-- Exercise directions --
Repeat exactly the lines from the start of the records below through the line that contains "vous et votre", including both.

-- Collected data --
********************

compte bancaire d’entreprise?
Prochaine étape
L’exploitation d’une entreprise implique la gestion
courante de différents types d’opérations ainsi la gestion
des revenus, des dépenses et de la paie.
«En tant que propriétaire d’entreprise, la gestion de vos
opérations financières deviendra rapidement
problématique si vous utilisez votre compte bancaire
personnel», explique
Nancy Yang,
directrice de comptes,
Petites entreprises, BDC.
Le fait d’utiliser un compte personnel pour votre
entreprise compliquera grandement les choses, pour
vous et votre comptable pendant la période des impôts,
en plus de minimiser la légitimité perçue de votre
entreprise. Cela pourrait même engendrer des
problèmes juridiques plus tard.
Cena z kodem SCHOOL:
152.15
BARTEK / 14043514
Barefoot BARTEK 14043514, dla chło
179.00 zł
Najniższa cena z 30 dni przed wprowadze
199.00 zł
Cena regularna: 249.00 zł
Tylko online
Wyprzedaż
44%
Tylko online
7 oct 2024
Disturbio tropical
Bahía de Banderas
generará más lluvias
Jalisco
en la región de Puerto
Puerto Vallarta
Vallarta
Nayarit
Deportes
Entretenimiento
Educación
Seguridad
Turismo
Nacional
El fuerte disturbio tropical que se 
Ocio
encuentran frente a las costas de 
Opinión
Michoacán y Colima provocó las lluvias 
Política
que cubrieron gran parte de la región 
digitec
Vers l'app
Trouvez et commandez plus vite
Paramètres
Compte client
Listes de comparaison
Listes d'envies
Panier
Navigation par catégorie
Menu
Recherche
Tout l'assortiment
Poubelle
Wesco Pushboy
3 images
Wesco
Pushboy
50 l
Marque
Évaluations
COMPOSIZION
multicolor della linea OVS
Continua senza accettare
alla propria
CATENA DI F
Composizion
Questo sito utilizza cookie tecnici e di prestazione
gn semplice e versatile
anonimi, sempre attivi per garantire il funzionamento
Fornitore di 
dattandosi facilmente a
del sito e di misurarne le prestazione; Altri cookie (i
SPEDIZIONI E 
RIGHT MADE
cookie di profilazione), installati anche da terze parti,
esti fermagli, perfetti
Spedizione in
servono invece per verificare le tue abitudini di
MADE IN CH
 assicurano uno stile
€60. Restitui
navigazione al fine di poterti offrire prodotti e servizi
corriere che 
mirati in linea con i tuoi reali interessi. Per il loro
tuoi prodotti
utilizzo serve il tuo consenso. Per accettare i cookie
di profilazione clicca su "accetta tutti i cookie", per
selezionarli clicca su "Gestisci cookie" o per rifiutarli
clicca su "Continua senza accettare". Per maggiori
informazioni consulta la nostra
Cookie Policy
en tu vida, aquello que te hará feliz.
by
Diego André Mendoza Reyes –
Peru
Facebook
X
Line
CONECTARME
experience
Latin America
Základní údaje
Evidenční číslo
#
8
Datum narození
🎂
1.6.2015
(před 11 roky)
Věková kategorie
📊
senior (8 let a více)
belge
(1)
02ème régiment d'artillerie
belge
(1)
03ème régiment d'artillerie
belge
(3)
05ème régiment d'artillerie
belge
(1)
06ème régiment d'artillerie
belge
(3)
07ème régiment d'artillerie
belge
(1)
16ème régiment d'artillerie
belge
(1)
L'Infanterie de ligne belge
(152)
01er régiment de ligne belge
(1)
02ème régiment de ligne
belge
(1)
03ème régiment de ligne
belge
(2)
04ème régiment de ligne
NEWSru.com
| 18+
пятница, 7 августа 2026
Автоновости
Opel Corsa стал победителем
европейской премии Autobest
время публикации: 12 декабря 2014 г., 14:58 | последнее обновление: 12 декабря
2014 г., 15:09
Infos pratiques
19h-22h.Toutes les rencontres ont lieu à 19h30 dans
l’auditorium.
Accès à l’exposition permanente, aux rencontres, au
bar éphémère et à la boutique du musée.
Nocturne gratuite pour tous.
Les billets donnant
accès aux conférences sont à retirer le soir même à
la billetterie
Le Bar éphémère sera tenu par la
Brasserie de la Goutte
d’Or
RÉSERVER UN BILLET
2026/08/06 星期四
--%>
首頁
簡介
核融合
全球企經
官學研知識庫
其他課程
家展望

********************

-- Final answer --
compte bancaire d’entreprise?
Prochaine étape
L’exploitation d’une entreprise implique la gestion
courante de différents types d’opérations ainsi la gestion
des revenus, des dépenses et de la paie.
«En tant que propriétaire d’entreprise, la gestion de vos
opérations financières deviendra rapidement
problématique si vous utilisez votre compte bancaire
personnel», explique
Nancy Yang,
directrice de comptes,
Petites entreprises, BDC.
Le fait d’utiliser un compte personnel pour votre
entreprise compliquera grandement les choses, pour
vous et votre comptable pendant la période des impôts,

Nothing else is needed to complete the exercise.